It is best to place this into a script with a suitable name (pkill or killbyname). You can set the script to accept two arguments, the signal and the text to be matched, and even account for OS differences, as shown in Listing 13.

Listing 13. Killing processes by command string
#!/bin/sh

HOSTTYPE=`uname -s`

SIGNAL=$1
STRING=$2

if [ -z "$1" -o -z "$2" ]
then
    echo Usage: $0 signal string
    exit 1
fi

case $HOSTTYPE in
    Darwin|BSD)
    ps -a -opid,command | grep $STRING | awk '{ print $1; }' | xargs kill $SIGNAL
    ;;
    Linux|Solaris|AIX|HP-UX)
    ps -e -opid,command | grep $STRING | awk '{ print $1; }' | xargs kill $SIGNAL
    ;;
esac

The same basic technique shown here can be used for other similar collations.

Calculating memory usage

The ps tool provides two columns that haven't been covered yet. The RSS column provides the "resident set size" of a process; this is the amount of physical memory used by the process and a good indication of how much real memory a given process is using. The VSZ column details the total amount of memory being used by a process, including what is allocated for internal storage, but often swapped to disk. Both of these columns are common to the majority of ps variants.

Determining the two figures gives a good idea of memory usage. If you combine the output from ps with grep to select specific processes and awk to calculate the totals, you can get a good idea of how much physical and virtual memory is being used up by single application, or an application and its children.
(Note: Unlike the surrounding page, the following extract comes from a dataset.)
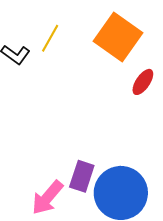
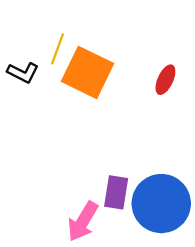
orange square: (118, 37) -> (88, 72), moved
For example, to determine the amount of real and virtual memory being used by the bash process, you could use the command in Listing 14.

Listing 14. Calculating memory usage with ps and awk
$ ps -A -o rss,vsz,command|grep bash | \
     awk '{rss += $1; vsz += $2 } END { print "Real: ",rss, "Virtual: ",vsz }'
Real:  4004 Virtual:  305624

This can be particularly useful when you are diagnosing memory and swap usage problems.
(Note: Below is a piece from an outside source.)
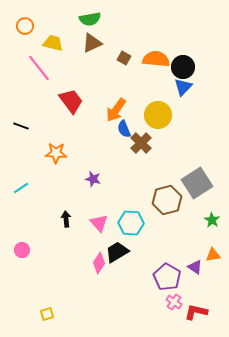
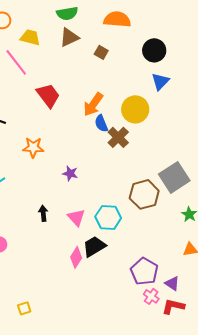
orange semicircle: (156, 59) -> (117, 19), moved
black circle: (183, 67) -> (154, 50), moved
purple triangle: (195, 267) -> (172, 283), moved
Using a job control compatible shell

It is fairly common for a typical system administrator to have more than one or two specific tasks on the go at any one time. Although you might have more than one connection open to a server at any time -- whether that is multiple terminal windows (through xterm, for example) or other terminals, or remotely through SSH or Telnet -- there are times when within your active shell or environment you want to control or monitor multiple processes.

All shells support the option to run a command automatically in the background by appending the ampersand (&) to the end of the command. But sometimes you want to put an interactive application, such as an editor into the background so that you can run a shell command and then return to your editor session.

The ability to control background processes in this way is called job control and a standard feature on both the Korn and C shells, and also open source shells, such as bash and zsh.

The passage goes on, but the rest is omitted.